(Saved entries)
=== Section Start ===

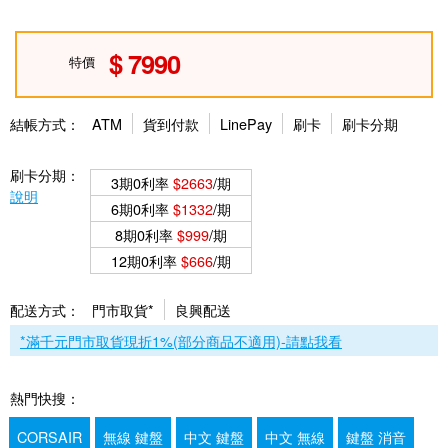
7990
特價
結帳方式：
ATM
貨到付款
LinePay
刷卡
刷卡分期
刷卡分期：
3期0利率
$2663
/期
說明
6期0利率
$1332
/期
8期0利率
$999
/期
12期0利率
$666
/期
配送方式：
門市取貨*
良興配送
*滿千元門市取貨現折1%(部分商品不適用)-請點我看
熱門快搜：
CORSAIR
無線 鍵盤
中文 鍵盤
中文 無線
鍵盤 消音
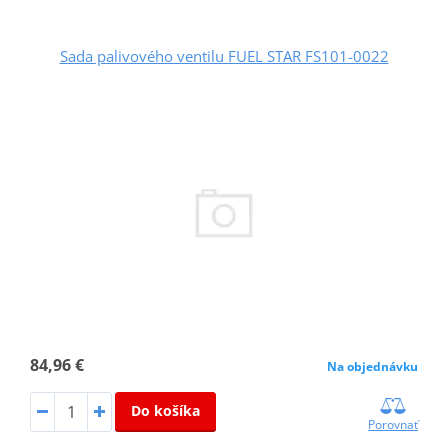
Sada palivového ventilu FUEL STAR FS101-0022
84,96 €
Na objednávku
Do košíka
Porovnať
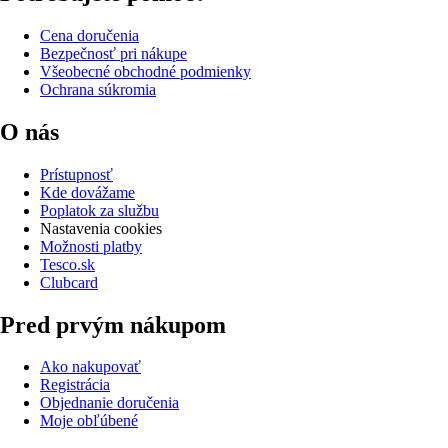
Cena doručenia
Bezpečnosť pri nákupe
Všeobecné obchodné podmienky
Ochrana súkromia
O nás
Prístupnosť
Kde dovážame
Poplatok za službu
Nastavenia cookies
Možnosti platby
Tesco.sk
Clubcard
Pred prvým nákupom
Ako nakupovať
Registrácia
Objednanie doručenia
Moje obľúbené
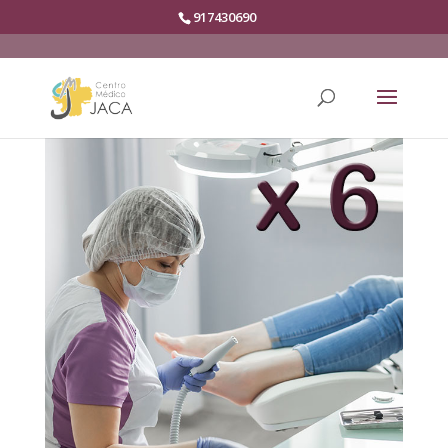
917430690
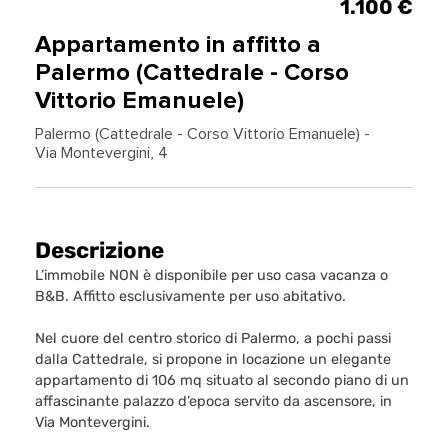
1.100 €
Appartamento in affitto a
Palermo (Cattedrale - Corso
Vittorio Emanuele)
Palermo (Cattedrale - Corso Vittorio Emanuele) -
Via Montevergini, 4
Descrizione
L’immobile NON è disponibile per uso casa vacanza o
B&B. Affitto esclusivamente per uso abitativo.
Nel cuore del centro storico di Palermo, a pochi passi
dalla Cattedrale, si propone in locazione un elegante
appartamento di 106 mq situato al secondo piano di un
affascinante palazzo d’epoca servito da ascensore, in
Via Montevergini.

=== Section End ===

**PROBLEM DETAILS**. For the word "Vittorio", return every line of the records that holds it.

**WRITTEN RESPONSE**.
Vittorio Emanuele)
Palermo (Cattedrale - Corso Vittorio Emanuele) -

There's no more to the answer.